Task objective → "Institutional" is the word to look for; copy each line of the listing where it occurs.

Data for review →

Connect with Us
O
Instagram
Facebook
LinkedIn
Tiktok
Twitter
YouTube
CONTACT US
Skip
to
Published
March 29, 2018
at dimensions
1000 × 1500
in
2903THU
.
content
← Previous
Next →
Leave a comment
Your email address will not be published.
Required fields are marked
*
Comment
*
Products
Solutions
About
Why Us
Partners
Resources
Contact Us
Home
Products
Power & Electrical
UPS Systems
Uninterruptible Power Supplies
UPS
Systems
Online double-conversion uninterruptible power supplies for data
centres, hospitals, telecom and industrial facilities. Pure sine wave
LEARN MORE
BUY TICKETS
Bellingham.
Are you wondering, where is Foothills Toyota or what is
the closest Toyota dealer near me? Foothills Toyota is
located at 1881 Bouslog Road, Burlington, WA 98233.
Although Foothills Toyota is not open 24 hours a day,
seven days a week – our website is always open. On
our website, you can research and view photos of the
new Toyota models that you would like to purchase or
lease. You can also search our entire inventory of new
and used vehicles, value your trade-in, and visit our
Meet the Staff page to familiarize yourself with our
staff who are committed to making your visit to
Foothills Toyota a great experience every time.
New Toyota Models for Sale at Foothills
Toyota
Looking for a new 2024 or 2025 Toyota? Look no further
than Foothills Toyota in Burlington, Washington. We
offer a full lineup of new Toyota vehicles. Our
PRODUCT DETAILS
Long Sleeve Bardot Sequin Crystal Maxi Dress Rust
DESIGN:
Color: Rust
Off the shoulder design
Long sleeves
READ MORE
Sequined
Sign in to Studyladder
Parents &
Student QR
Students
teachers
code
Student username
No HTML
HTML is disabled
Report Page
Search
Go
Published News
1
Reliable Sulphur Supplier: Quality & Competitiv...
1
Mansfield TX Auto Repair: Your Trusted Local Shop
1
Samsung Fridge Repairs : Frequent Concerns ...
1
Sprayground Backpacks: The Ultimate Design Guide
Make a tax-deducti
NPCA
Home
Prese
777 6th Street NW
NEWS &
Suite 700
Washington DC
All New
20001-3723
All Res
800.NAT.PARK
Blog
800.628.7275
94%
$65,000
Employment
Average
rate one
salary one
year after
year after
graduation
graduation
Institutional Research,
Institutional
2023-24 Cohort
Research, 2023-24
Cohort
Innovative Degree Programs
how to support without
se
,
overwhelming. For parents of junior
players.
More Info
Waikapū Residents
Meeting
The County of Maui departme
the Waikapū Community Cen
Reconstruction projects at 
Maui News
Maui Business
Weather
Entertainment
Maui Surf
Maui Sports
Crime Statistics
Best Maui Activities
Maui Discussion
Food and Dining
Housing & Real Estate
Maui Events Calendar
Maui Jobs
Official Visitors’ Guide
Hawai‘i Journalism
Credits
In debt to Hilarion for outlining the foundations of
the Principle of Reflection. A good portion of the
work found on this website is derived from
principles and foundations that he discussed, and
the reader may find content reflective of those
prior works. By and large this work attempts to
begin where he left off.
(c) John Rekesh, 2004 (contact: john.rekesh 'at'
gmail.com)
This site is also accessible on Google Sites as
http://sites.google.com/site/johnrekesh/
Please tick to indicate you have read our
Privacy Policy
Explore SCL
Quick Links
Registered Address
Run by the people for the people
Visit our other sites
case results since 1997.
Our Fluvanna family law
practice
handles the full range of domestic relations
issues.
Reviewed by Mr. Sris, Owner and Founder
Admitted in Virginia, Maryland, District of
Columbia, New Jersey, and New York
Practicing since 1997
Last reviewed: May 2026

Your solution →
Institutional Research,
Institutional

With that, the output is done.